We decided to look at four main areas in the local context and how they coloured or impacted diversity in Cayman: education, workplace relationships, youth and human rights.
We began our seminar with a tour of three distinct areas of George Town – Scranton, Rock Hole and Webster’s Estates, which highlighted not only the physical diversity of such a small geographic area but also the diversity in terms of socio/cultural/economic differences of the various enclaves we passed through. A personal observation that has lingered with me is the amount of parking lots and commercial lots, some vacant, that have replaced former residential areas and vegetation in central George Town.
This is perhaps symbolic of an integral part of our struggle as we come to terms with Cayman’s diversity issues; are we able to strike a balance between development and the needs of those who seem to be benefiting the least from it? There are many people who are not able to move away from the areas of parking lots and live in the prettier suburban areas.
We invited a number of guest speakers to talk on their interpretation of whether diversity has had a positive or negative impact on the Cayman Islands relating to their own areas of expertise. We were grateful to have Mrs. Shirley Wahler, chief education officer; Mrs. Glenda Davidowski, learning and development specialist CIMA; Ms. Janette Goodman, human resources director, Ritz-Carlton, Grand Cayman; Ms. Marzeta Bodden, marketing executive; Pastor Felix Manzanares, director of youth ministries, Church of God Chapel; and Mr. James Bodden III, social commentator.

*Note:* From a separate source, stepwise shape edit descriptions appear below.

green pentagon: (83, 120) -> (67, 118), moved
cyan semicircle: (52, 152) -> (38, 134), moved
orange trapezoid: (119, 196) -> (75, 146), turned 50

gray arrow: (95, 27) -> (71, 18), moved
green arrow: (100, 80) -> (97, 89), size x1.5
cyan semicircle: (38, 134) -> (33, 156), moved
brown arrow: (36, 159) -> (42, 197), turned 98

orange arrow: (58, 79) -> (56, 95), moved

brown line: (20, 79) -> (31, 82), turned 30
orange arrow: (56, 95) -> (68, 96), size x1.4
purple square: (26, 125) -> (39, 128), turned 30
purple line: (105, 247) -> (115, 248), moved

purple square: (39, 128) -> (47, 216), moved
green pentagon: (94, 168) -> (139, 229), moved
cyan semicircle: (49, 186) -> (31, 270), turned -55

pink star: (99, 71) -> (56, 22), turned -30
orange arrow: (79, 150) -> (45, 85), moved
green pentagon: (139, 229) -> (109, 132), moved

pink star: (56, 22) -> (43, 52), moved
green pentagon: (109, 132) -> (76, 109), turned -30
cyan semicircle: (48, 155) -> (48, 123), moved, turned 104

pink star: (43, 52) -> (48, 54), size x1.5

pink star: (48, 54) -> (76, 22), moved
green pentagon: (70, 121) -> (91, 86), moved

Lively discussion ensued and it was obvious to see that this was a subject generating great passion for many class members. Of education, Mrs. Wahler impressed upon us to think of diversity not only in terms the student body but also the difference in teaching methods, curricula, standards and assessment in education and cultural differences among staff. She said that striking the right balance between all of these factors is crucial in the proper education of our children. This line of thinking was carried through to workplace relationships, youth and human rights as each speaker talked of the importance of balance and a thoughtful perspective.
Overall, the seminar was an opportunity for participants to challenge their own presumptions about diversity in the Cayman Islands and their own definitions of diversity itself. We did not give one single definition but instead presented several examples of diversity to stimulate critical thinking. One thing we can be sure of is that change will always happen, new people will enter our lives and time does not stand still. Let us embrace our community with open hearts and minds and think intelligently about the experience of diversity and how we choose to move forward together into an optimistic future.